* Input records
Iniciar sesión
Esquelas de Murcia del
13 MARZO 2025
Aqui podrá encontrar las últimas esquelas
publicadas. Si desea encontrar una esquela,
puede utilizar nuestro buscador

==

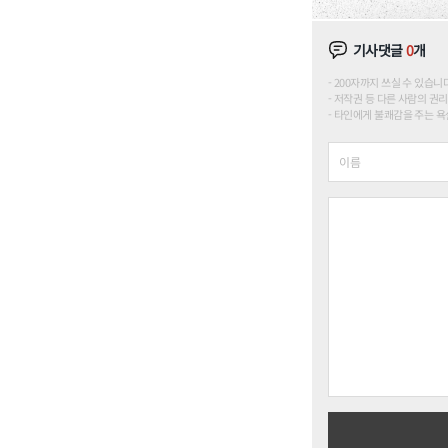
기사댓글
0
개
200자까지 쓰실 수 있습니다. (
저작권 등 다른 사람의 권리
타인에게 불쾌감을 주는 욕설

--

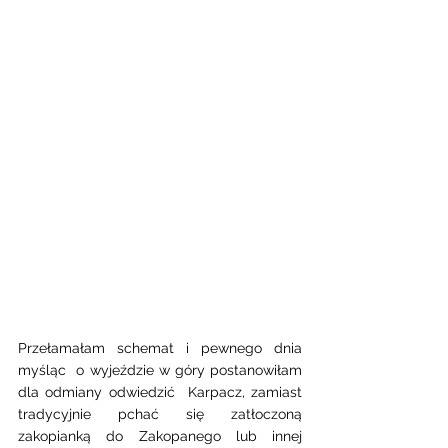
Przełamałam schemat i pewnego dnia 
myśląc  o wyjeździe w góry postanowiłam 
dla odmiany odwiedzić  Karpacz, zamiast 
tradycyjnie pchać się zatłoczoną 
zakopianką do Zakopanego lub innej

* Work required
Sift the material for lines that include the word "encontrar", and copy each one.

* Your response
Aqui podrá encontrar las últimas esquelas
publicadas. Si desea encontrar una esquela,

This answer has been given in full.